## PROBLEM DESCRIPTION
Make a word-for-word copy of the entries below from their first line through the line with "sont encore très présents avec toujours c", and add nothing.
*****
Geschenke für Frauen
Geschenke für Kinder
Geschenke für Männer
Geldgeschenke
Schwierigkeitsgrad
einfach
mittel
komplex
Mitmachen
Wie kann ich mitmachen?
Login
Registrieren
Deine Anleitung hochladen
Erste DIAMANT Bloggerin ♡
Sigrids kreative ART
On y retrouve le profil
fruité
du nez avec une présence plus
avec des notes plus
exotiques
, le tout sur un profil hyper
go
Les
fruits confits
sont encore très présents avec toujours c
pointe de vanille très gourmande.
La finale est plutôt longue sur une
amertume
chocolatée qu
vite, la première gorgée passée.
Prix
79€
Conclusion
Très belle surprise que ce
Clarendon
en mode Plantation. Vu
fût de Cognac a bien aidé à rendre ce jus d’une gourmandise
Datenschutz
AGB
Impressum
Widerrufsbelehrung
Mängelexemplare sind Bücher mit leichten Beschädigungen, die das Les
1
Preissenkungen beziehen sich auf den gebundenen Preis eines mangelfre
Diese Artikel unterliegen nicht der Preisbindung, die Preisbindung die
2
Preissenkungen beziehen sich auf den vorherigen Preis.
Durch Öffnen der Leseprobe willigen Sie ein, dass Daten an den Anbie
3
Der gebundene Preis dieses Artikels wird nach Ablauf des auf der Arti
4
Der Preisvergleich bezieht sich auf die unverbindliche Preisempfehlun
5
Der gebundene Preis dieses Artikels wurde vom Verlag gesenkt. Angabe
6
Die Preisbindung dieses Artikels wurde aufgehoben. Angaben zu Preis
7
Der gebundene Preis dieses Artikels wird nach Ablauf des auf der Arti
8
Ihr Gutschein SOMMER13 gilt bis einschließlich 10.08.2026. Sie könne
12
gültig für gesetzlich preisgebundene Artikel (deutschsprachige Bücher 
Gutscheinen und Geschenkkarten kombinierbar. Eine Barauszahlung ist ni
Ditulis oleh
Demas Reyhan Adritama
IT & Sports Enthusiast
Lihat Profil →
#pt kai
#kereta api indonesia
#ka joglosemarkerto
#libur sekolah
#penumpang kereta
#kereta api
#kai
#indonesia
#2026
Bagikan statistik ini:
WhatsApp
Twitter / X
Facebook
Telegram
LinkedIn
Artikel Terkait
*****
## SOLUTION FOR THIS EXERCISE
Geschenke für Frauen
Geschenke für Kinder
Geschenke für Männer
Geldgeschenke
Schwierigkeitsgrad
einfach
mittel
komplex
Mitmachen
Wie kann ich mitmachen?
Login
Registrieren
Deine Anleitung hochladen
Erste DIAMANT Bloggerin ♡
Sigrids kreative ART
On y retrouve le profil
fruité
du nez avec une présence plus
avec des notes plus
exotiques
, le tout sur un profil hyper
go
Les
fruits confits
sont encore très présents avec toujours c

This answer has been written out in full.